DATA UNDER STUDY START
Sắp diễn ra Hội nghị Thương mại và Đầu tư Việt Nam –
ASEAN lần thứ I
DATA UNDER STUDY END
DATA UNDER STUDY START
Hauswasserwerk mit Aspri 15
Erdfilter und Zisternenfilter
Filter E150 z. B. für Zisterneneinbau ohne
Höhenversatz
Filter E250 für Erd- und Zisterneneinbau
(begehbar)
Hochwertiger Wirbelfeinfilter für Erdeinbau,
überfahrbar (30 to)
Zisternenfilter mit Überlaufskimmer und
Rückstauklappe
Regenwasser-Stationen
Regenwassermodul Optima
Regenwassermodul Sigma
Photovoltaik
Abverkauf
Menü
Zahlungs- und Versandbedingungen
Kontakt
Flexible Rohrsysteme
DATA UNDER STUDY END
DATA UNDER STUDY START
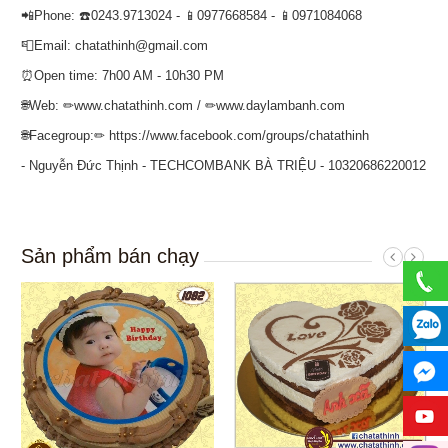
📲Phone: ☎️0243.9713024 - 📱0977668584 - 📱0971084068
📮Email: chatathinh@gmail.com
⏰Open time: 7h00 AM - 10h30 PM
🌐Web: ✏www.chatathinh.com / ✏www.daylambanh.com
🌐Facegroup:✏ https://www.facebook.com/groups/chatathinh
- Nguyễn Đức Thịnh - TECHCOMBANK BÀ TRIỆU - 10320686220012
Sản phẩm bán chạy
DATA UNDER STUDY END
● EXERCISE DESCRIPTION
Identify every line above that includes the word "Zisternenfilter", and show those lines.

● ANSWER TO THE EXERCISE
Erdfilter und Zisternenfilter
Zisternenfilter mit Überlaufskimmer und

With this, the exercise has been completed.